[Dataset entries]
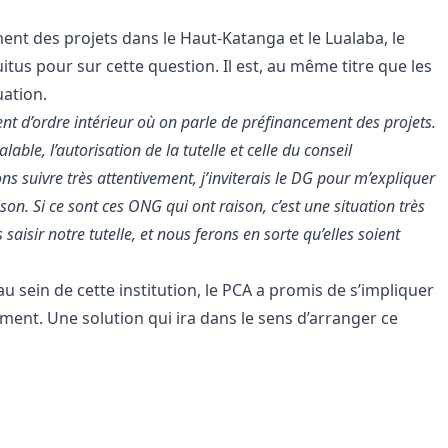
nt des projets dans le Haut-Katanga et le Lualaba, le
tus pour sur cette question. Il est, au même titre que les
uation.
ment d’ordre intérieur où on parle de préfinancement des projets.
lable, l’autorisation de la tutelle et celle du conseil
ns suivre très attentivement, j’inviterais le DG pour m’expliquer
ison. Si ce sont ces ONG qui ont raison, c’est une situation très
saisir notre tutelle, et nous ferons en sorte qu’elles soient
 sein de cette institution, le PCA a promis de s’impliquer
ment. Une solution qui ira dans le sens d’arranger ce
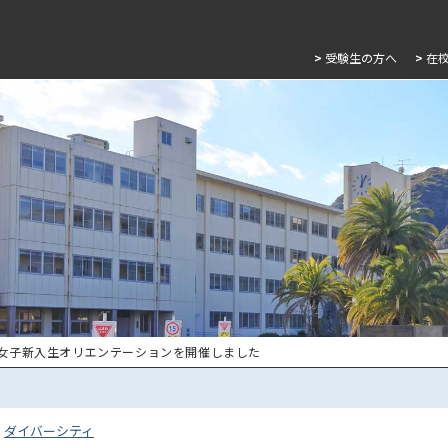
>
受験生の方へ
>
在
 女子新入生オリエンテーションを開催しました
ダイバーシティ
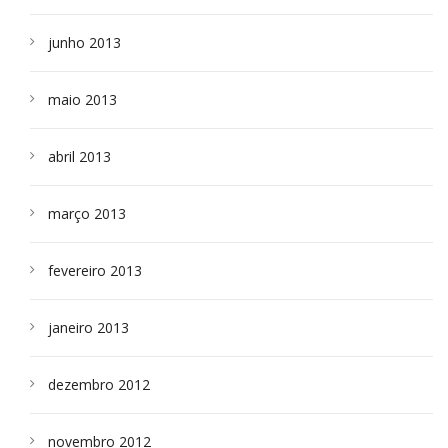
junho 2013
maio 2013
abril 2013
março 2013
fevereiro 2013
janeiro 2013
dezembro 2012
novembro 2012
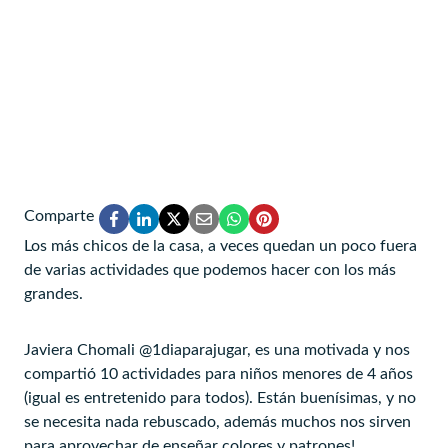
Comparte
Los más chicos de la casa, a veces quedan un poco fuera
de varias actividades que podemos hacer con los más
grandes.
Javiera Chomali @1diaparajugar, es una motivada y nos
compartió 10 actividades para niños menores de 4 años
(igual es entretenido para todos). Están buenísimas, y no
se necesita nada rebuscado, además muchos nos sirven
para aprovechar de enseñar colores y patrones!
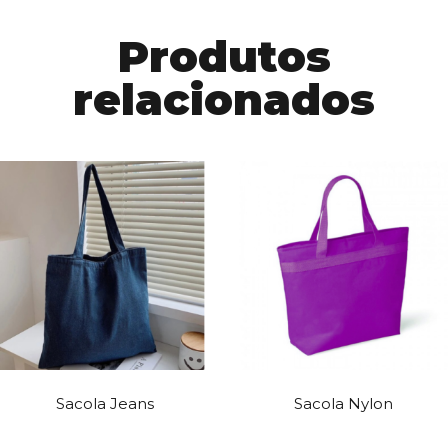
Produtos
relacionados
Sacola Jeans
Sacola Nylon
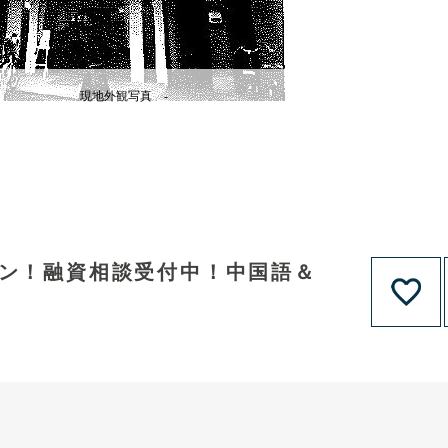
現地外観写真 -
ョン！融資相談受付中！中国語＆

Your goal =
Every line of the records above should be reproduced exactly, with no pictures included.

Answer to this exercise =
nt des projets dans le Haut-Katanga et le Lualaba, le
tus pour sur cette question. Il est, au même titre que les
uation.
ment d’ordre intérieur où on parle de préfinancement des projets.
lable, l’autorisation de la tutelle et celle du conseil
ns suivre très attentivement, j’inviterais le DG pour m’expliquer
ison. Si ce sont ces ONG qui ont raison, c’est une situation très
saisir notre tutelle, et nous ferons en sorte qu’elles soient
 sein de cette institution, le PCA a promis de s’impliquer
ment. Une solution qui ira dans le sens d’arranger ce
>
受験生の方へ
>
在
 女子新入生オリエンテーションを開催しました
ダイバーシティ
junho 2013
maio 2013
abril 2013
março 2013
fevereiro 2013
janeiro 2013
dezembro 2012
novembro 2012
Comparte
Los más chicos de la casa, a veces quedan un poco fuera
de varias actividades que podemos hacer con los más
grandes.
Javiera Chomali @1diaparajugar, es una motivada y nos
compartió 10 actividades para niños menores de 4 años
(igual es entretenido para todos). Están buenísimas, y no
se necesita nada rebuscado, además muchos nos sirven
para aprovechar de enseñar colores y patrones!
Produtos
relacionados
Sacola Jeans
Sacola Nylon
現地外観写真 -
ョン！融資相談受付中！中国語＆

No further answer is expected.